Many herbs and spices for cooking deliver health and wellness benefits as well as flavor. These can be useful all year round. Some of them, however, are particularly useful in fall and winter, when temperatures drop. With that in mind, here is a quick round-up of the five best herbs and spices for the colder months.
If you thought chilies were just for Tex-Mex barbecues in summer, then think again. They’re used in many different cuisines. In fact, they’re crucial for many authentic Thai recipes. The most obvious reason to eat chilies in the colder months is the fact that they generate heat in the body. Their benefits, however, do not end there.
Chilies in general are full of Vitamin C and antioxidants. Red chilies also tend to be rich in Vitamin A and beta-carotene. All together, that means chilies are great for boosting your immune system. That’s particularly useful in the colder months as it helps protect against seasonal blues.
Turmeric is another warming spice. It’s especially popular in Indian cuisine. In fact, turmeric is what gives Indian curries they’re typically yellow coloring along with much of their flavor.
The spice has a long history in Ayurvedic medicine. It’s mainly valued for its anti-inflammatory properties. These can be a huge benefit to people with certain chronic medical conditions, especially rheumatoid arthritis.
For the colder months, however, the main benefit of turmeric is its antioxidant qualities. These help the body to keep itself in good condition even when it’s under attack from the cold-weather nasties.
Black pepper is a natural partner for turmeric not just because of the taste but because black pepper is known to enhance the effect of turmeric. In fact, if you buy turmeric supplements, they often include black pepper for this reason.
This spice is, however, very beneficial on its own. Like turmeric, it’s high in antioxidants and has anti-inflammatory properties. It’s also a source of manganese. This mineral is closely associated with health and, in particular, with healing, especially wound healing.
Like the other cold-weather spices, black pepper also has a heating effect when consumed. This may be a bit too much in the warmer months but can be very pleasant in the colder ones. In fact, pepper can be a very simple way to liven up basic winter dishes.

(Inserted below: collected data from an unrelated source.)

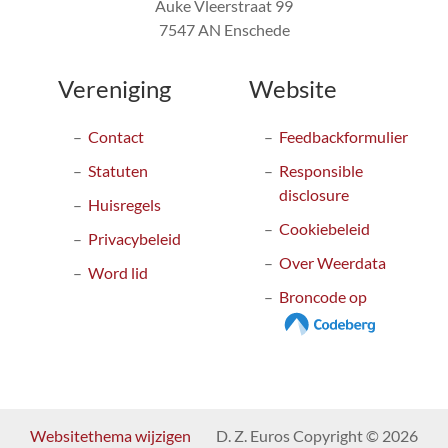
Auke Vleerstraat 99
7547 AN Enschede
Vereniging
Website
Contact
Feedbackformulier
Statuten
Responsible
disclosure
Huisregels
Cookiebeleid
Privacybeleid
Over Weerdata
Word lid
Broncode op
Websitethema wijzigen
D. Z. Euros Copyright © 2026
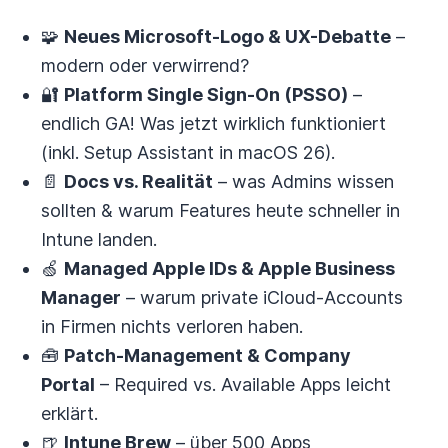
🧩
Neues Microsoft-Logo & UX-Debatte
–
modern oder verwirrend?
🔐
Platform Single Sign-On (PSSO)
–
endlich GA! Was jetzt wirklich funktioniert
(inkl. Setup Assistant in macOS 26).
📄
Docs vs. Realität
– was Admins wissen
sollten & warum Features heute schneller in
Intune landen.
🍏
Managed Apple IDs & Apple Business
Manager
– warum private iCloud-Accounts
in Firmen nichts verloren haben.
🧰
Patch-Management & Company
Portal
– Required vs. Available Apps leicht
erklärt.
🍺
Intune Brew
– über 500 Apps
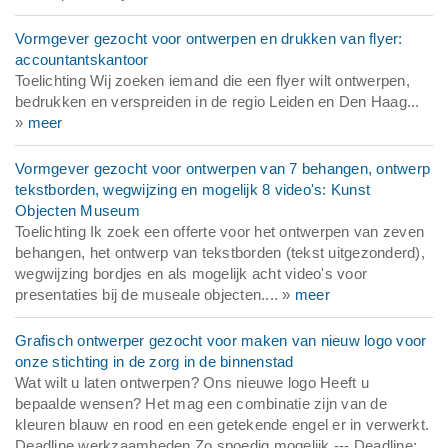
Vormgever gezocht voor ontwerpen en drukken van flyer:
accountantskantoor
Toelichting Wij zoeken iemand die een flyer wilt ontwerpen,
bedrukken en verspreiden in de regio Leiden en Den Haag...
»
meer
Vormgever gezocht voor ontwerpen van 7 behangen, ontwerp
tekstborden, wegwijzing en mogelijk 8 video's: Kunst
Objecten Museum
Toelichting Ik zoek een offerte voor het ontwerpen van zeven
behangen, het ontwerp van tekstborden (tekst uitgezonderd),
wegwijzing bordjes en als mogelijk acht video's voor
presentaties bij de museale objecten.... »
meer
Grafisch ontwerper gezocht voor maken van nieuw logo voor
onze stichting in de zorg in de binnenstad
Wat wilt u laten ontwerpen? Ons nieuwe logo Heeft u
bepaalde wensen? Het mag een combinatie zijn van de
kleuren blauw en rood en een getekende engel er in verwerkt.
Deadline werkzaamheden Zo spoedig mogelijk --- Deadline:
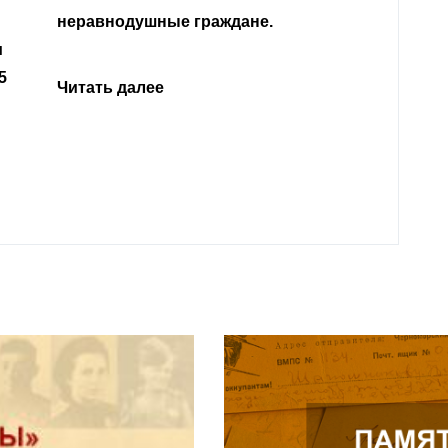
Кабар
Читать далее
откли
родит
года 
Нальч
Читат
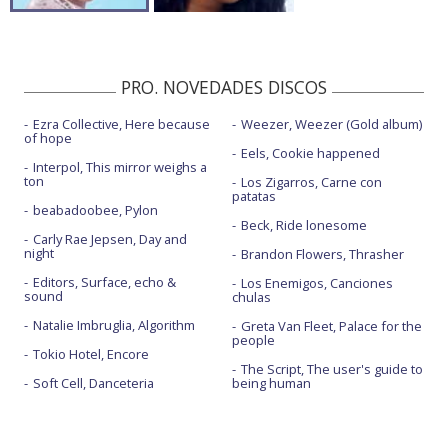
PRO. NOVEDADES DISCOS
Ezra Collective, Here because
Weezer, Weezer (Gold album)
of hope
Eels, Cookie happened
Interpol, This mirror weighs a
ton
Los Zigarros, Carne con
patatas
beabadoobee, Pylon
Beck, Ride lonesome
Carly Rae Jepsen, Day and
night
Brandon Flowers, Thrasher
Editors, Surface, echo &
Los Enemigos, Canciones
sound
chulas
Natalie Imbruglia, Algorithm
Greta Van Fleet, Palace for the
people
Tokio Hotel, Encore
The Script, The user's guide to
Soft Cell, Danceteria
being human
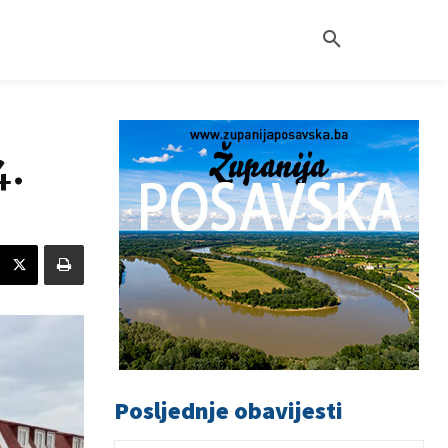
4.
Posljednje obavijesti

In fiction, garlic is valued for its ability to ward off vampires. In real life, garlic is valued for its ability to ward off all kinds of minor nasties. Garlic really is an all-around booster for your immune system, and as a spice for cooking, adds delicious, rich flavor. Not only is it rich in vitamins, but it’s also rich in minerals and is known to be a source of sulfur compounds. That’s a large part of what gives the herb its characteristic smell.
Sulfur may not sound like it’s great for the body. In actual fact, however, it’s vital for several bodily processes. It plays a key role in keeping your skin healthy. This is particularly important in harsh winter weather.
Garlic is also known to be antimicrobial, antifungal, antibacterial, and antioxidant. That’s a whole lot of protection against whatever cold-weather bugs wind up going your way.
From a health perspective, cinnamon is packed full of antioxidants and has anti-viral, anti-bacterial, anti-fungal, and anti-inflammatory properties. Its anti-inflammatory properties are a large part of what makes it so good to drink if you have a sore throat.
Cinnamon is a classic cold-weather spice for recipes, and for many good reasons. Probably the most obvious one is that it’s rich, warm, and comforting. It’s mainly used for sweet foods but can be used for savory ones.
Bonus pick – pumpkin seeds
Technically, seeds are different from spices. They are, however, the base material for a lot of spices for cooking. What’s more, pumpkin is arguably, the classic fall flavor. Come Halloween, everybody makes pumpkin lanterns and that means there are plenty of pumpkin seeds to be used up. Many people also use pumpkin throughout the season, creating even more seeds.
If you’re lucky enough to have pumpkin seeds, make the most of them. They really are one of the most nutrition-packed foods around as well as very tasty. Like most seeds, they’re a great source of protein and they’re also packed full of vitamins, minerals, and antioxidants.
In particular, they’re a good source of magnesium. One of the functions of magnesium is to help with sleep regulation. This is important all year round. It is, however, often particularly important as nights get longer. This can really throw off the body’s natural rhythms, hence the fact that so many people often find it so hard to get out of bed in the morning.